The old man was dragged for a walk along this road, Ramsay reflected, looking at the silken grasses he did not care to identify, though he knew they were not alike. Like Moser, he craved anything sweet. He would have gone to the village, but if he asked for the car, Katharine would know. She would
have driven him, without reproach, but he did not want her to know. Ramsay saw the old man on a bench on this stony road with smuggled chocolate in his mouth. He broke off only one square and let it melt slowly. If the old man had chocolate, then he would look at anything she wanted – at fields and chalets catching the strong evening sunlight, and clouds going pink, and one cloud pressing like a headache on a peak. If he walked to the village – but that was impossible, he never would again, for it was thirty-five minutes down, even on the shortcut by the tracks, and nearly fifty back, because it was so steep. Perhaps she thought he was meditating here on the bench. He was huddled into his cape because the evening was suddenly cold. His intellect dissolved, his mind was like water, his powers centered only on the things to eat he was forbidden to have.
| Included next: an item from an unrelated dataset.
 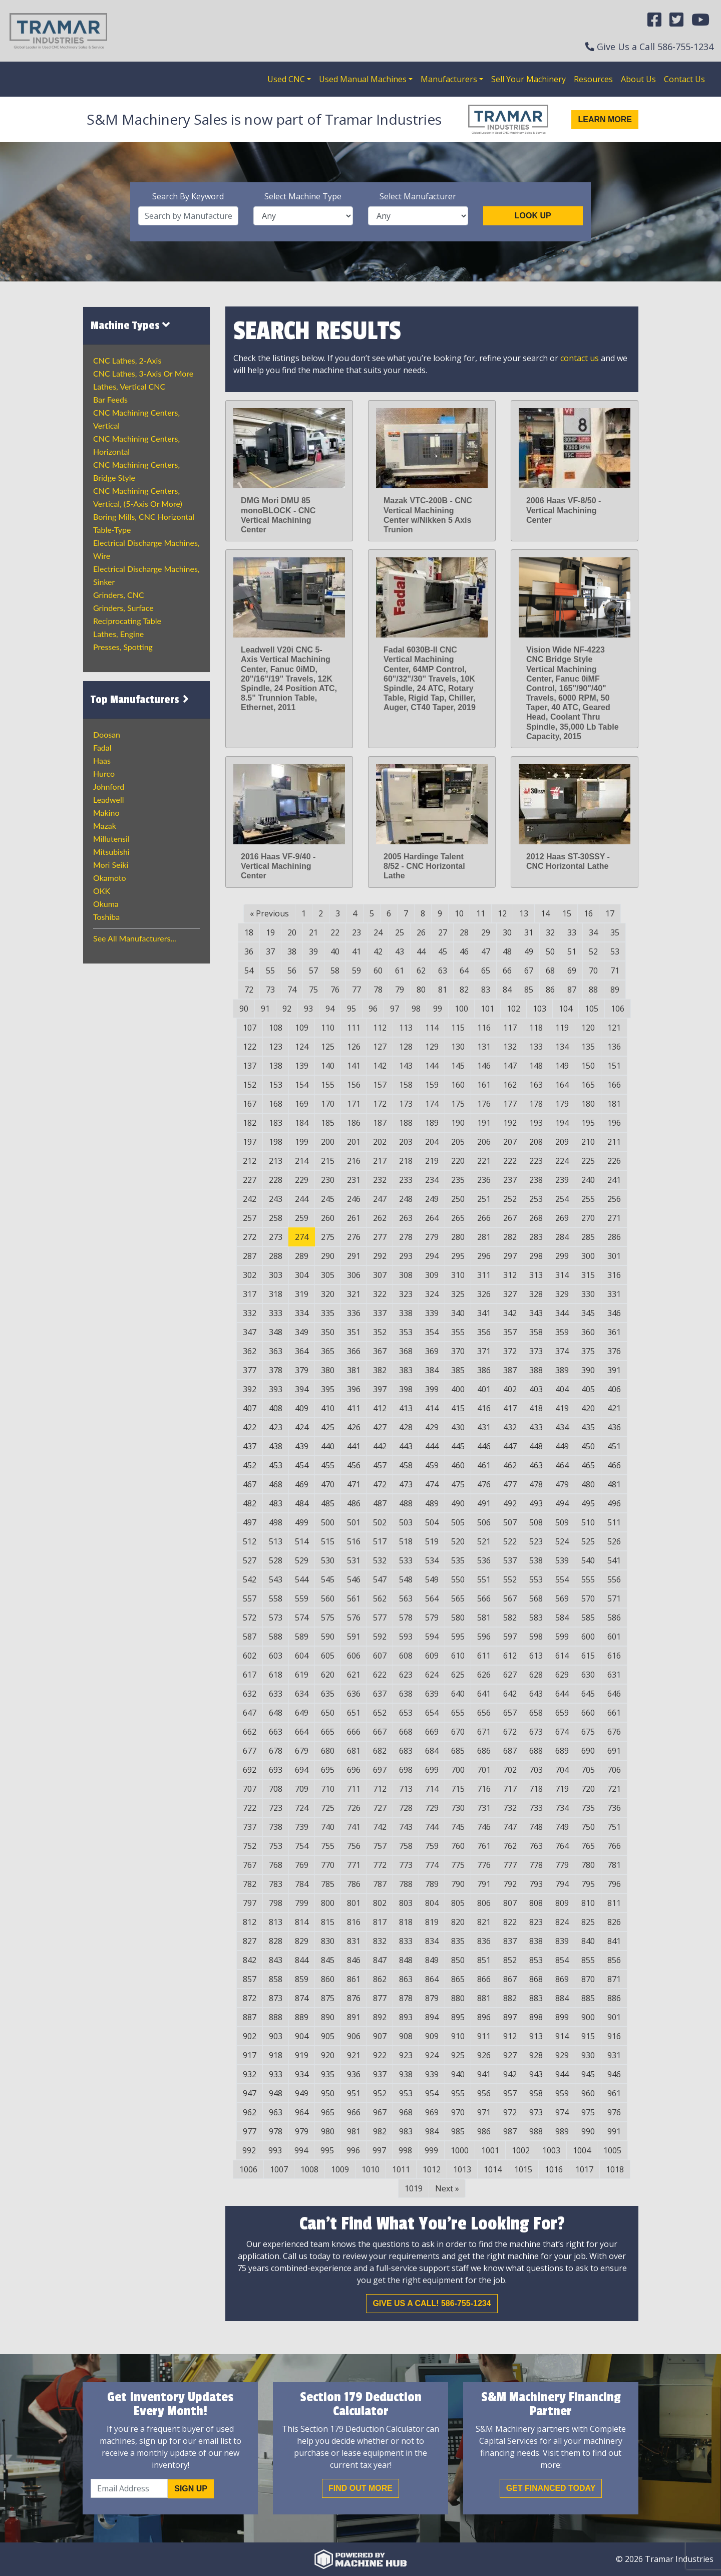 I want to click on 1008, so click(x=309, y=2169).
“This is where the picture was taken,” Ramsay said, stopping before the bench. “The old man, with Katharine beside him. Now I know why he looked in exile. He had to go for walks, and he couldn’t eat what he wanted. Like a kid.”
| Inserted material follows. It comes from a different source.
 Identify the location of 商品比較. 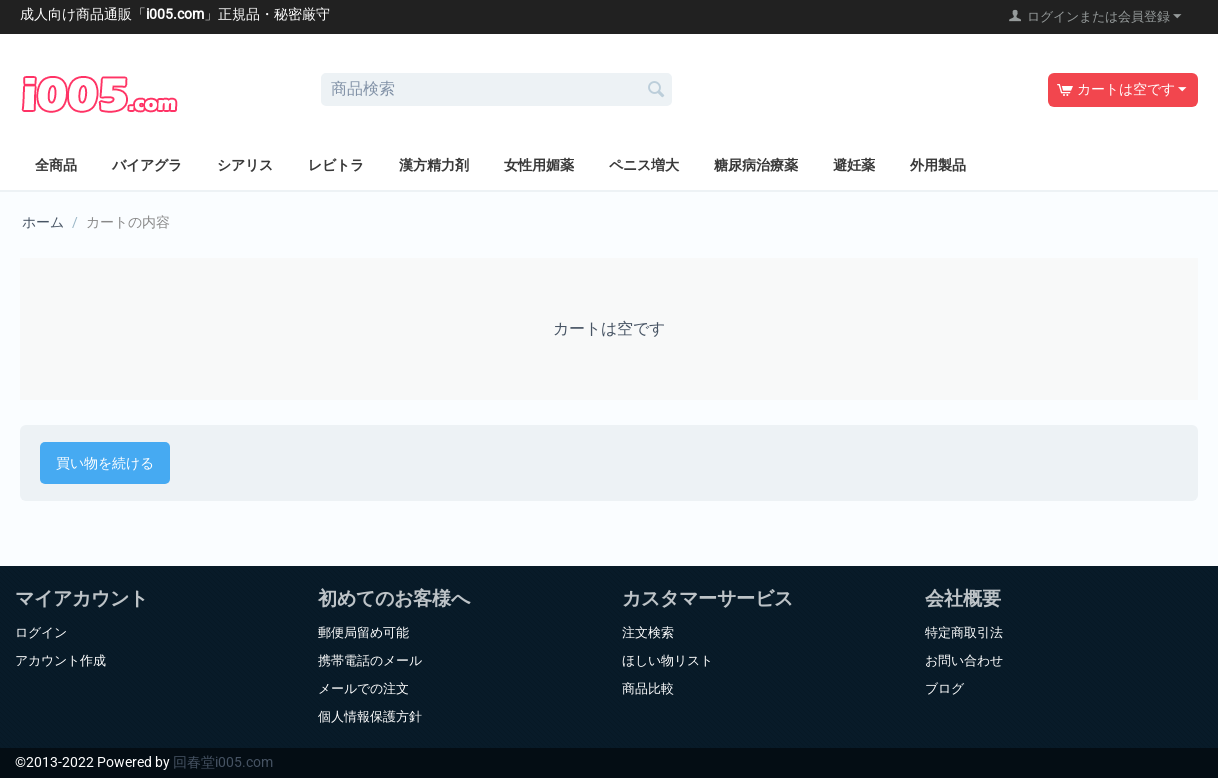
(648, 688).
Nanette looked at the bench too. “Everyone in music is childish,” she said. “Our mothers stand beside us when we practice, from the age of four.”

“Somebody has to.”

“Musicians live between their mothers and their confessors, forever and ever. If they lose them, they find substitutes. They invent them.
Marry
them. They marry one or the other. Always two in their lives, you’ll notice. The mother and the confessor.”